Here is a typical implementation that wraps a Recycler to manage a triple:

@Data // support getter and setter for all fields
public class RecyclablePair {

    private final Recycler.Handle<RecyclablePair> handle;
    private Object x;
    private Object y;

    private RecyclablePair(Handle<RecyclablePair> handle) {
        this.handle = handle;
    }

    public void recycle() {
        this.x = null;
        this.y = null;
        handle.recycle(this);
    }

    public static RecyclablePair create(Object x, Object y) {
        final RecyclablePair s = RECYCLER.get();
        s.x = x;
        s.y = y;
        return s;
    }

    private static final Recycler<RecyclablePair> RECYCLER = new Recycler<RecyclablePair>() {
        @Override
        protected RecyclablePair newObject(Handle<RecyclablePair> handle) {
            return new RecyclablePair(handle);
        }
    };
}

It's typically used with a “recycle-after-use” pattern like:

var triple = RecyclablePair.create(a, b);
process(triple);
triple.recycle();

var triple = RecyclablePair.create(a, b);
executor.execute(() -> {
    process(triple);
    triple.recycle();
});

Unlike a simple thread local pool, recycling in a different thread is supported because in this case, recycle() will push the object (triple in the code above) into a queue that implements MessagePassingQueue.

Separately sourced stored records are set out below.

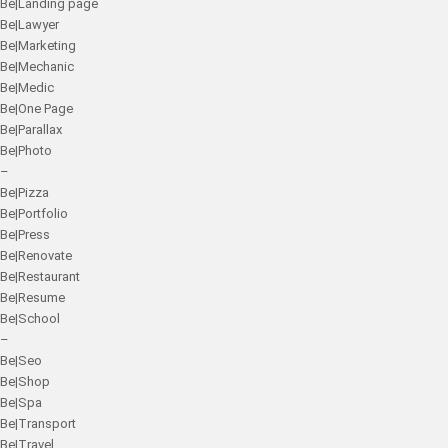
Be|Landing page
Be|Lawyer
Be|Marketing
Be|Mechanic
Be|Medic
Be|One Page
Be|Parallax
Be|Photo
–
Be|Pizza
Be|Portfolio
Be|Press
Be|Renovate
Be|Restaurant
Be|Resume
Be|School
–
Be|Seo
Be|Shop
Be|Spa
Be|Transport
Be|Travel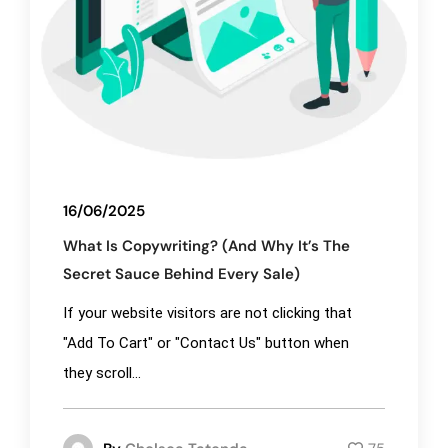
16/06/2025
What Is Copywriting? (And Why It’s The
Secret Sauce Behind Every Sale)
If your website visitors are not clicking that
"Add To Cart" or "Contact Us" button when
they scroll...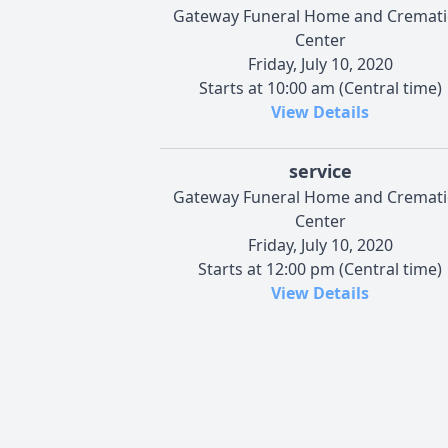
Gateway Funeral Home and Cremat
Center
Friday, July 10, 2020
Starts at 10:00 am (Central time)
View Details
service
Gateway Funeral Home and Cremat
Center
Friday, July 10, 2020
Starts at 12:00 pm (Central time)
View Details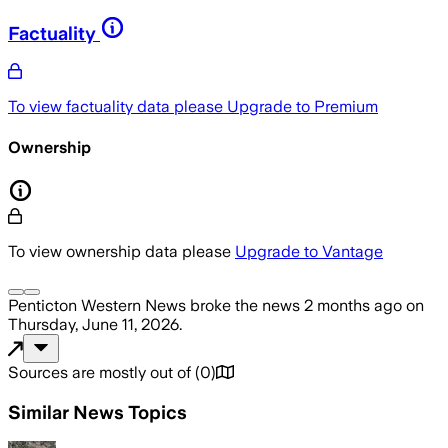
Factuality
To view factuality data please
Upgrade to Premium
Ownership
To view ownership data please
Upgrade to Vantage
Penticton Western News
broke the news
2 months ago
on
Thursday, June 11, 2026
.
Sources are mostly out of
(
0
)
Similar News Topics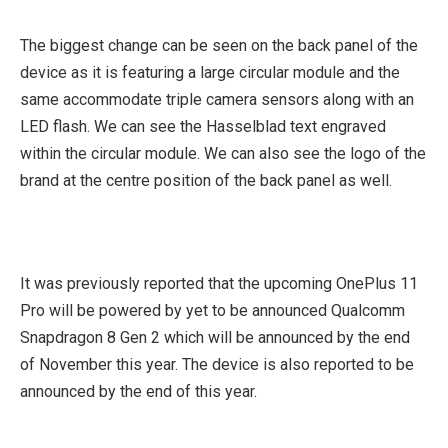
The biggest change can be seen on the back panel of the
device as it is featuring a large circular module and the
same accommodate triple camera sensors along with an
LED flash. We can see the Hasselblad text engraved
within the circular module. We can also see the logo of the
brand at the centre position of the back panel as well.
It was previously reported that the upcoming OnePlus 11
Pro will be powered by yet to be announced Qualcomm
Snapdragon 8 Gen 2 which will be announced by the end
of November this year. The device is also reported to be
announced by the end of this year.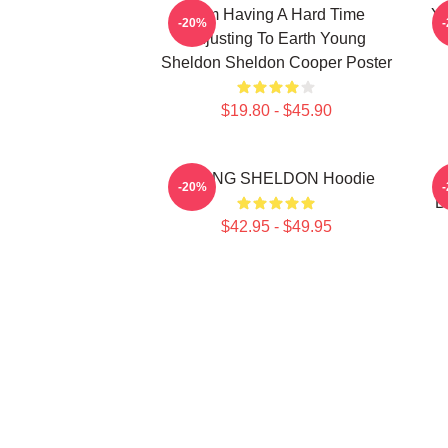
I Am Having A Hard Time
Yo
-20%
Adjusting To Earth Young
Sheldon Sheldon Cooper Poster
$19.80 - $45.90
YOUNG SHELDON Hoodie
Y
-20%
B
$42.95 - $49.95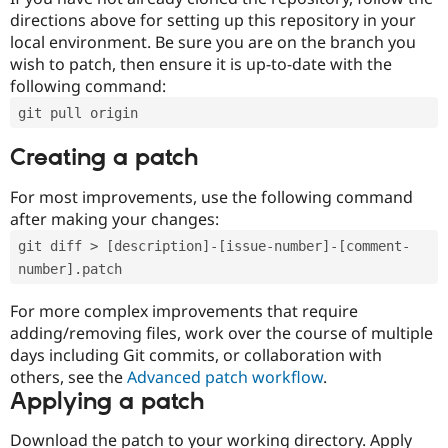
directions above for setting up this repository in your
local environment. Be sure you are on the branch you
wish to patch, then ensure it is up-to-date with the
following command:
git pull origin
Creating a patch
For most improvements, use the following command
after making your changes:
git diff > [description]-[issue-number]-[comment-
number].patch
For more complex improvements that require
adding/removing files, work over the course of multiple
days including Git commits, or collaboration with
others, see the
Advanced patch workflow
.
Applying a patch
Download the patch to your working directory. Apply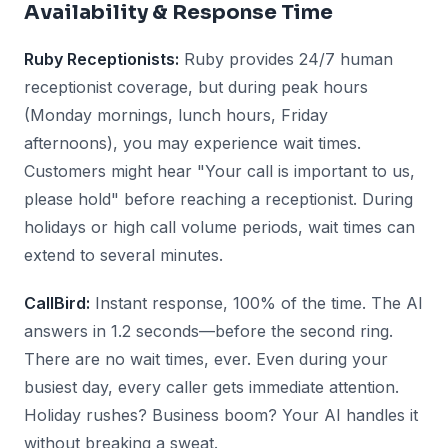
Availability & Response Time
Ruby Receptionists:
Ruby provides 24/7 human
receptionist coverage, but during peak hours
(Monday mornings, lunch hours, Friday
afternoons), you may experience wait times.
Customers might hear "Your call is important to us,
please hold" before reaching a receptionist. During
holidays or high call volume periods, wait times can
extend to several minutes.
CallBird:
Instant response, 100% of the time. The AI
answers in 1.2 seconds—before the second ring.
There are no wait times, ever. Even during your
busiest day, every caller gets immediate attention.
Holiday rushes? Business boom? Your AI handles it
without breaking a sweat.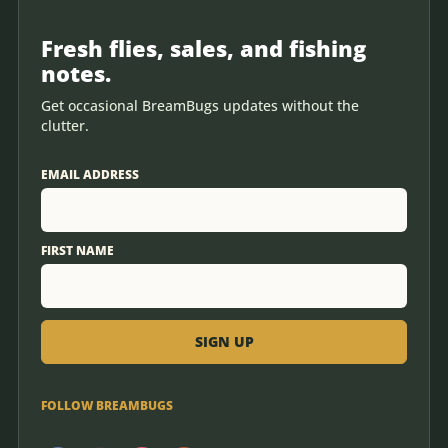
Fresh flies, sales, and fishing
notes.
Get occasional BreamBugs updates without the
clutter.
EMAIL ADDRESS
FIRST NAME
FOLLOW BREAMBUGS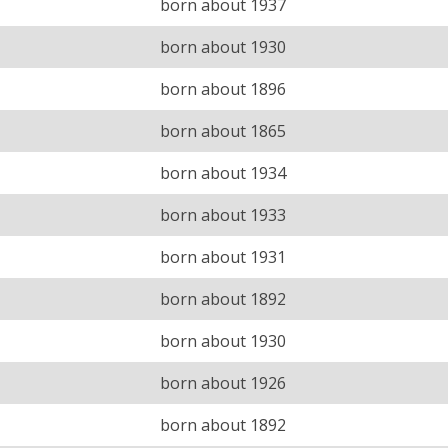
born about 1937
born about 1930
born about 1896
born about 1865
born about 1934
born about 1933
born about 1931
born about 1892
born about 1930
born about 1926
born about 1892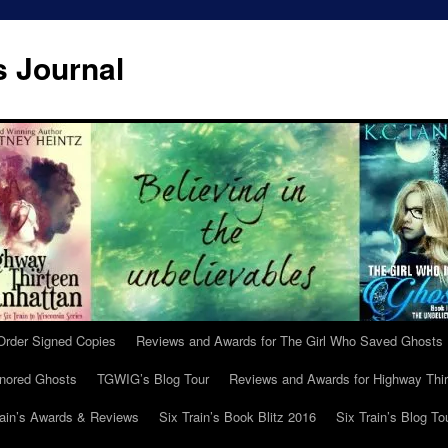
s Journal
Order Signed Copies
Reviews and Awards for The Girl Who Saved Ghosts
gnored Ghosts
TGWIG’s Blog Tour
Reviews and Awards for Highway Thir
rain’s Awards & Reviews
Six Train’s Book Blitz 2016
Six Train’s Blog To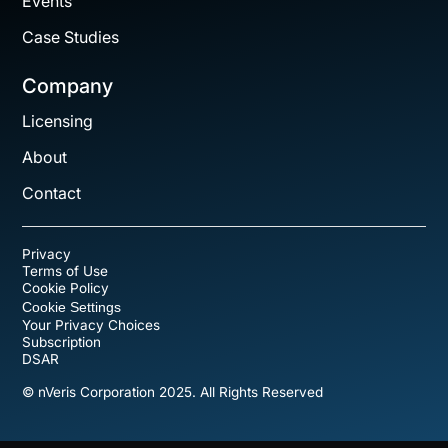
Events
Case Studies
Company
Licensing
About
Contact
Privacy
Terms of Use
Cookie Policy
Cookie Settings
Your Privacy Choices
Subscription
DSAR
© nVeris Corporation 2025. All Rights Reserved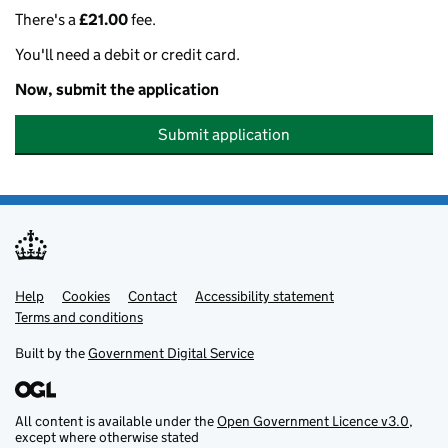
There's a
£21.00
fee.
You'll need a debit or credit card.
Now, submit the application
Submit application
Help
Support links
Cookies
Contact
Accessibility statement
Terms and conditions
Built by the
Government Digital Service
All content is available under the
Open Government Licence v3.0
,
except where otherwise stated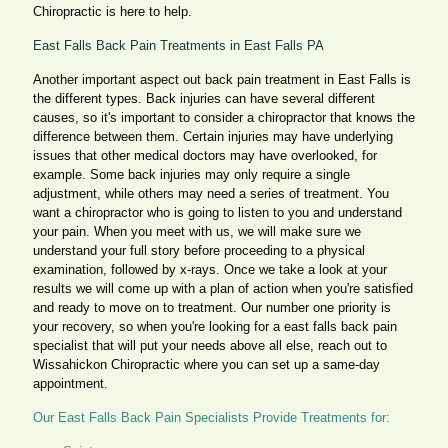
Chiropractic is here to help.
East Falls Back Pain Treatments in East Falls PA
Another important aspect out back pain treatment in East Falls is
the different types. Back injuries can have several different
causes, so it's important to consider a chiropractor that knows the
difference between them. Certain injuries may have underlying
issues that other medical doctors may have overlooked, for
example. Some back injuries may only require a single
adjustment, while others may need a series of treatment. You
want a chiropractor who is going to listen to you and understand
your pain. When you meet with us, we will make sure we
understand your full story before proceeding to a physical
examination, followed by x-rays. Once we take a look at your
results we will come up with a plan of action when you're satisfied
and ready to move on to treatment. Our number one priority is
your recovery, so when you're looking for a east falls back pain
specialist that will put your needs above all else, reach out to
Wissahickon Chiropractic where you can set up a same-day
appointment.
Our East Falls Back Pain Specialists Provide Treatments for: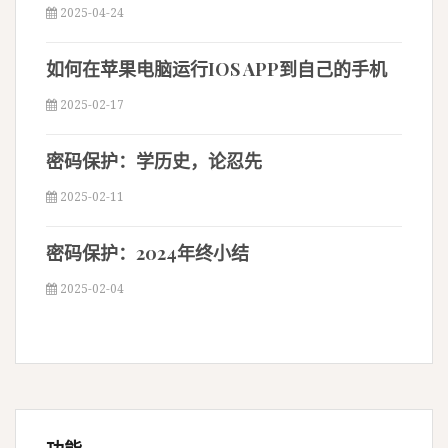
2025-04-24
如何在苹果电脑运行IOS APP到自己的手机
2025-02-17
密码保护：学历史，论忍先
2025-02-11
密码保护：2024年终小结
2025-02-04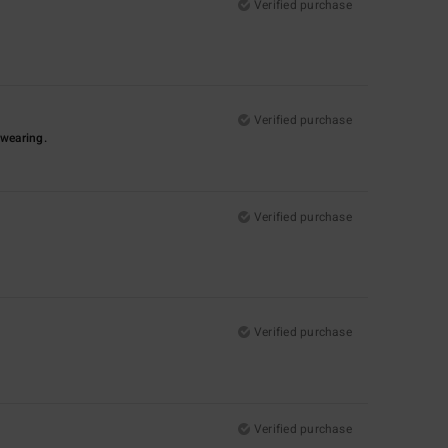
Verified purchase
Verified purchase
-wearing.
Verified purchase
Verified purchase
Verified purchase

The following code snippet of the thread local pool used by Recycler includes some key parts:

private static final class LocalPool<T> implements MessagePassingQueue.Consumer<DefaultHandle<T>> {
    private final ArrayDeque<DefaultHandle<T>> batch;
    private volatile Thread owner;
    private volatile MessagePassingQueue<DefaultHandle<T>> pooledHandles;

When get is called, it firsts get the thread local LocalPool and apply the following logic:

Drain some handles from pooledHandles to batch if batch is empty.
Poll a handle from batch and mark it as “claimed” (used by the current thread).
If handle is available, call the get method to return the object. In the example above, RecyclablePair#create calls this get method to get a pooled object and initializes some fields.
Otherwise, call newObject to create a new object from heap memory and associated with a new handle. With the default config, the handle is a “no-op handle” in 7/8 cases that won't push the object into pooledHandles when recycle is called. In the rest 1/8 cases, the handle type is a DefaultHandle that is associated with the LocalPool in this thread and can be pushed to pooledHandles and batch

When recycle is called if the handle is a DefaultHandle:

Good Case: if the object is allocated by get() in a FastThreadLocalThread and recycle() is called in the same thread, the handle is pushed to batch directly.
Bad Case: otherwise, the handle is pushed to pooledHandles queue, which is less efficient.

Motivation

There are mainly three issues of using Recycler in Pulsar.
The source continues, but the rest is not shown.